Gulf of Mexico case study
Introduction
This deepwater Gulf of Mexico case study illustrates how seismic data obtained with Q-Technology improve reservoir definition, ultimately improving production rates and reducing drilling costs. The Q-Marine data resolved stratigraphic details of likely production barriers and reservoir sand units as thin as 5 m (15 ft). An integrated approach was used that combined the Q seismic data, structural and stratigraphic interpretation, rock-physics modeling, and advanced seismic inversion methods (Figure 1). The approach predicted reservoir parameters such as water saturation (Sw), porosity (f), and the probability of commercial gas sand.
Geologic setting and interpretation
The study area lies in an intraslope salt withdrawal basin in the southern East Breaks protraction area, western Gulf of Mexico. Water depths range from 1,400 to 1,520 m (4,600 to 5,000 ft). Gas was discovered in 1990 at about 3,140 m (10,300 ft) subsea. The narrow, downdip oil rim was developed first and gas development has begun. Production is not meeting expectations, most likely due to compartmentalization caused by thin lenticular sand lobes that are evident on the Q data (Figure 2).
The trap is primarily stratigraphic, as sands pinch out on the flank of a salt dome to the northwest. Turbiditic sands were deposited in lobes that downlap and fill in lows to the southeast. The Lower Pleistocene reservoir interval, commonly known as A-50, consists of fine- to very fine-grained, unconsolidated, turbidite sands that were deposited in a deepwater environment. Below the A-50 sands is a shaley interval about 100 ft thick, followed by another sandy layer, known as the A-70. Reservoir quality for the A-50 is good, with average permeability about 800 md and porosity about 30%. Gross reservoir thickness ranges from around 30 m (100 ft) in the northern, more proximal, portions of the field to roughly 15 m (50 ft) to the south. Q data, with bed resolution as thin as 5 to 6 m (15 to 20 ft), reveal that sand beds are often thin and compartmentalized by layers of low permeability silts and shales (Figure 3).
Sand sections are low-impedance events relative to surrounding shales, so the seismic signature of the field exhibits a "bright spot". Flat events, diagnostic of fluid contacts, are visible along much of the downdip edge of the field.
Seismic inversion and classification
A multidisciplinary approach involving seismic inversion, geological interpretation, petrophysics, and rock physics was used to estimate seismic-based reservoir properties. Each step of this approach benefits from the enhanced data quality provided by Q-Technology.

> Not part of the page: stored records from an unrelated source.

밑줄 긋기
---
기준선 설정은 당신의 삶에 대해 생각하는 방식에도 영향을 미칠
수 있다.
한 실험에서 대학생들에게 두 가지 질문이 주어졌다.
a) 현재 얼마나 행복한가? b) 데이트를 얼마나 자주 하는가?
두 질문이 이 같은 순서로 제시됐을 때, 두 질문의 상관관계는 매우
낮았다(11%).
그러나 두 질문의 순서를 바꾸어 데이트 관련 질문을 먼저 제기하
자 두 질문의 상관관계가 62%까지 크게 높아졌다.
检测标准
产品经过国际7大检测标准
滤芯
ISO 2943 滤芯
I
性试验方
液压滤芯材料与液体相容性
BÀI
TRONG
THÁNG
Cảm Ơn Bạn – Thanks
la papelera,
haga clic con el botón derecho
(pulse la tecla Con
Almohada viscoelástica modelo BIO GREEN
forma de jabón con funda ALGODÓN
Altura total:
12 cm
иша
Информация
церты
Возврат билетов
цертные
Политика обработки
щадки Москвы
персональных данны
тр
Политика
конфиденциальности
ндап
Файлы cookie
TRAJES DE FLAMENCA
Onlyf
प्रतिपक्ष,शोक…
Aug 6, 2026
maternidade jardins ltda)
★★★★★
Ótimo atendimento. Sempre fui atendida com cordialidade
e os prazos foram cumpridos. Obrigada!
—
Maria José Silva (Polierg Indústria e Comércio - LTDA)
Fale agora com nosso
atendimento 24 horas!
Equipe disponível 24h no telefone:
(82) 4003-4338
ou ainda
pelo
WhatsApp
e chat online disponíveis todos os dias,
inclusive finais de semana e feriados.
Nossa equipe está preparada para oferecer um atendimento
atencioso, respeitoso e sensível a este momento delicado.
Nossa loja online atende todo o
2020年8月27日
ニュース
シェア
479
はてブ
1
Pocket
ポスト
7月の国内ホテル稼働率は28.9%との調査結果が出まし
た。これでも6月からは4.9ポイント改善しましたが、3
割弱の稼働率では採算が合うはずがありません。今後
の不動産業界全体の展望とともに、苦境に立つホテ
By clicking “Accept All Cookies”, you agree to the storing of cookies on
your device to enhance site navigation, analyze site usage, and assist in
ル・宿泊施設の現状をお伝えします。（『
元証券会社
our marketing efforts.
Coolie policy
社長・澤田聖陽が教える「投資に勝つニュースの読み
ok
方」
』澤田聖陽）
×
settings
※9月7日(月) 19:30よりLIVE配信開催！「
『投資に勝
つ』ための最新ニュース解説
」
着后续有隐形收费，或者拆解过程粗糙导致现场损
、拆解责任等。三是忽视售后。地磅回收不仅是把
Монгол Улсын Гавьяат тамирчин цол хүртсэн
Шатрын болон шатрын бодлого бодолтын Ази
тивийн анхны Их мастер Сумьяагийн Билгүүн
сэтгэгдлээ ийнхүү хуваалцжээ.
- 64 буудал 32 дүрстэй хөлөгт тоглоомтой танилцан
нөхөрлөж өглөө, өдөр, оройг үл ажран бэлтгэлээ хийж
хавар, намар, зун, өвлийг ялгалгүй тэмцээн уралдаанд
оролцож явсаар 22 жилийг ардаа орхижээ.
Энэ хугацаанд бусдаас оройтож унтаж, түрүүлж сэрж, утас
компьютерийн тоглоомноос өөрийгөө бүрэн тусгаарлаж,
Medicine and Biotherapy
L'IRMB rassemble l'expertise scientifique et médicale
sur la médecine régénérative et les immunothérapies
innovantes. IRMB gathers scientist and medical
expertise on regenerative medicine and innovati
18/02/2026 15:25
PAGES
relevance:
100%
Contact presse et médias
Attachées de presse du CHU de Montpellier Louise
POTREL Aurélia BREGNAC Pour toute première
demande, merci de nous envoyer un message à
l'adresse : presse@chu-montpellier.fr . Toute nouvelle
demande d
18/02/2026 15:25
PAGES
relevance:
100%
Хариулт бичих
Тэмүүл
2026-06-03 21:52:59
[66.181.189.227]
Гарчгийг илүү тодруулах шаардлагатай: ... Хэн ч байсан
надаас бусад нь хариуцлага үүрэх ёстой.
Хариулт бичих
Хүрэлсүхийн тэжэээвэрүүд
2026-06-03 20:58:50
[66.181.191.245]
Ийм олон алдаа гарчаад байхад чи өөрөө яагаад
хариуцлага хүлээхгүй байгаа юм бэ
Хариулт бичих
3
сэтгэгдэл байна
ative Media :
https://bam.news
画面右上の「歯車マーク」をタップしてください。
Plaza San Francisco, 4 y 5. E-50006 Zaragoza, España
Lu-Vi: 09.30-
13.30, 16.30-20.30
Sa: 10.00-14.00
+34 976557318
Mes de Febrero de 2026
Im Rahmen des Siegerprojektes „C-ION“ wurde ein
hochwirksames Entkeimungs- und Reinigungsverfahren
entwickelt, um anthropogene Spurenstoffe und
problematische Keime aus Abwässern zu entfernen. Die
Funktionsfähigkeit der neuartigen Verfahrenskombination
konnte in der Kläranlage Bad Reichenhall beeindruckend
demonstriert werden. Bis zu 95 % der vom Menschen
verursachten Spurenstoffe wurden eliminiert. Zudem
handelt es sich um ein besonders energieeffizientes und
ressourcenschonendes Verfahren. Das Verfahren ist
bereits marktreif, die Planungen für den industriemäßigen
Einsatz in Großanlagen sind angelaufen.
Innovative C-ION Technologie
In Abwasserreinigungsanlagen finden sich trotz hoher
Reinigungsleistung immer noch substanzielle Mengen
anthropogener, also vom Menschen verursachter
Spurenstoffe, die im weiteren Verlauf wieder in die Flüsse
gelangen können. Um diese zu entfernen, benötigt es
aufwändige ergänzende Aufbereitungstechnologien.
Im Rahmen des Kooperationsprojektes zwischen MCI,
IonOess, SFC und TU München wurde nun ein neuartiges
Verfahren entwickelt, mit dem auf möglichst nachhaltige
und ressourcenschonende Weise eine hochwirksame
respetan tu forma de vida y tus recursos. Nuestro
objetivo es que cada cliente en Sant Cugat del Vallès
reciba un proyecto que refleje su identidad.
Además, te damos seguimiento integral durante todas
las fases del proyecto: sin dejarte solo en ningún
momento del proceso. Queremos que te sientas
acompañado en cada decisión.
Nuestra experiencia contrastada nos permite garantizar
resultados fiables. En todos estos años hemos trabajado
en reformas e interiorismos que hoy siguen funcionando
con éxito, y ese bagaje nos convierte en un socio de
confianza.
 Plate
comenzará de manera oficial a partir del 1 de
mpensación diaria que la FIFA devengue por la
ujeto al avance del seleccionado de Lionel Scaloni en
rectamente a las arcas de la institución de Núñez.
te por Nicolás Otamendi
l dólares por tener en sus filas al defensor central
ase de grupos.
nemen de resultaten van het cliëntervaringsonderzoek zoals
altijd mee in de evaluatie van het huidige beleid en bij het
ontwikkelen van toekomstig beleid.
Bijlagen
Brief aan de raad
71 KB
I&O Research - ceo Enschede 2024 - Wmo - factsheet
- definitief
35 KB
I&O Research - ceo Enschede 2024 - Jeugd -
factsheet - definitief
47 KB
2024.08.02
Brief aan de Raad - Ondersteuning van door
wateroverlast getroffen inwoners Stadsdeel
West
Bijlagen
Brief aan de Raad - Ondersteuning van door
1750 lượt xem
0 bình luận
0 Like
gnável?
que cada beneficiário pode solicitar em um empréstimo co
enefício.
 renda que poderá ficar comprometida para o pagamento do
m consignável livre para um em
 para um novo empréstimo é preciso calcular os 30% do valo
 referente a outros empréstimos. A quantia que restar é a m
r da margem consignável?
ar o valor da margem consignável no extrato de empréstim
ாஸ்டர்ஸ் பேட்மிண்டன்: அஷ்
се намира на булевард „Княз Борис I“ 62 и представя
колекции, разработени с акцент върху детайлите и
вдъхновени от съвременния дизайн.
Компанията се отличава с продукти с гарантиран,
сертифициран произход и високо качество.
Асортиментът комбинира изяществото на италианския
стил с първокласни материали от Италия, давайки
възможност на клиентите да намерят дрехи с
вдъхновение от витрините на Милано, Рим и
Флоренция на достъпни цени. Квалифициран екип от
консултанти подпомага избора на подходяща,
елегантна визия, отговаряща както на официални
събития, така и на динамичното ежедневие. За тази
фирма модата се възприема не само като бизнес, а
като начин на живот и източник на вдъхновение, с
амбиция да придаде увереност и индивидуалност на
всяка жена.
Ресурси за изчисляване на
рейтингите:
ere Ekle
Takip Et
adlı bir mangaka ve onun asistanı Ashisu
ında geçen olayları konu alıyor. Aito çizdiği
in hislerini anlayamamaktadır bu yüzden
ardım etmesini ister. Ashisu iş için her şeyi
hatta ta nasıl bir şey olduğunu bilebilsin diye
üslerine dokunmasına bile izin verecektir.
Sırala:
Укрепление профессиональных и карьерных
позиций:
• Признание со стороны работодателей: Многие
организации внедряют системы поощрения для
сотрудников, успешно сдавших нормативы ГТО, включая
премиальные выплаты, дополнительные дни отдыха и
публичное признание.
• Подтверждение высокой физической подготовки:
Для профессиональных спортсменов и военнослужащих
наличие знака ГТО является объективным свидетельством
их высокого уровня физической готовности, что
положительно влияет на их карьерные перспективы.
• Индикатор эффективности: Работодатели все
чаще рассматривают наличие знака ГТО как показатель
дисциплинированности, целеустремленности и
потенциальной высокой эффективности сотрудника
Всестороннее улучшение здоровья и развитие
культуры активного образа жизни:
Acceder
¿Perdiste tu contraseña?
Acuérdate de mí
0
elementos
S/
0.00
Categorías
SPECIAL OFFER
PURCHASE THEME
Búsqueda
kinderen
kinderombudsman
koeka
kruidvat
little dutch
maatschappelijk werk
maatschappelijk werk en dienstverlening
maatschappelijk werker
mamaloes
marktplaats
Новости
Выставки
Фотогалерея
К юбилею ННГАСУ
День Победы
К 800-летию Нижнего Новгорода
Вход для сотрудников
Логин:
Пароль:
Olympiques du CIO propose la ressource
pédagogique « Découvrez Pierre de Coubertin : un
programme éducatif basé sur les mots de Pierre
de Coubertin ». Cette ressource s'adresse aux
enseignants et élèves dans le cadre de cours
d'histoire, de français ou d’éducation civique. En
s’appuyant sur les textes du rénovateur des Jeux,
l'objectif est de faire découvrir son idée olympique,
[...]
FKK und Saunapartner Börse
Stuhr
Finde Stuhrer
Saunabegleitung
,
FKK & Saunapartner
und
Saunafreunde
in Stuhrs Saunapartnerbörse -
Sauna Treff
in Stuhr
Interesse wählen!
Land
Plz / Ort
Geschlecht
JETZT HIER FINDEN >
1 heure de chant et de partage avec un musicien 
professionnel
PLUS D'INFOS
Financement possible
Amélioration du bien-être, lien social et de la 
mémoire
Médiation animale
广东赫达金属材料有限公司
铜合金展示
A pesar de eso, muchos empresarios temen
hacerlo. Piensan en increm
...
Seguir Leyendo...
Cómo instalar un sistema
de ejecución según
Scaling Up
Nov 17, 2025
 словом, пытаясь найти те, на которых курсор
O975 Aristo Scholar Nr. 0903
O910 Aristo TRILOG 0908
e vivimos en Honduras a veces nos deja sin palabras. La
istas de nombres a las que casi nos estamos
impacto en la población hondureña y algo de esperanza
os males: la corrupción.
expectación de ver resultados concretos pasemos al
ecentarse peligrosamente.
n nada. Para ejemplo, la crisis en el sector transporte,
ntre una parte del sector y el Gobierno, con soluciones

Hybrid seismic inversion technology, which combines full waveform prestack inversion and AVO inversion, produced relevant 3D reservoir attributes, e.g., acoustic impedance, shear impedance, and Poisson's ratio. Quality of inversion, defined in terms of resolution and accuracy, greatly benefits from the high signal-to-noise ratio of the Q data. The benefits of the high s/n ratio on the resolution and accuracy became clear when remarkably good agreement was found between observed and predicted elastic properties at two "blind" well locations, where log data were not used for calibration.
Log data from three wells were used to define rock-physics relationships between reservoir parameters and seismic elastic attributes. These transforms were applied to the inversion outputs using a Bayesian estimation approach. The goal is to generate probability estimates of lithology and fluid combinations for a given attribute (Figure 4). These estimates can be improved by providing additional independent information: in our case, seismic interpretation at the reservoir level. Here again, increased resolution from Q seismic data helped in fine-tuning the reservoir geological features. This integrated workflow produced 3D maps of reservoir lithofacies (lithology and fluid), with associated probabilities and uncertainties (Figure 5).
Another methodology, mixing full waveform prestack inversion and geostatistical cokriging, was used to produce geocellular 3D models of water saturation (Figure 6) and porosity at the reservoir level. These models could be used directly by the reservoir engineer as an input to reservoir simulators. The quality of Q data enables the use of the small grid cells that are required to consider both vertical and lateral geological heterogeneities.
This hydrocarbon field has been in production since the early 1990's. The water saturation analysis indicates production-related effects of water coning in the vicinity of producing wells (Figure 7). Furthermore, the accuracy of the definition of the fluid contacts is significantly enhanced compared to simply interpreting seismic amplitudes or direct hydrocarbon indicators.
Results and potential benefits
Q seismic data resolved thin sand beds (5 m) and revealed vertical heterogeneities within the pay interval. Reservoir characterization results-porosity, water saturation, and probability of commercial gas sand-indicate that the field is also laterally heterogeneous. Using Q-Technology, strategic well planning will help produce from the sweet spots and improve production rates.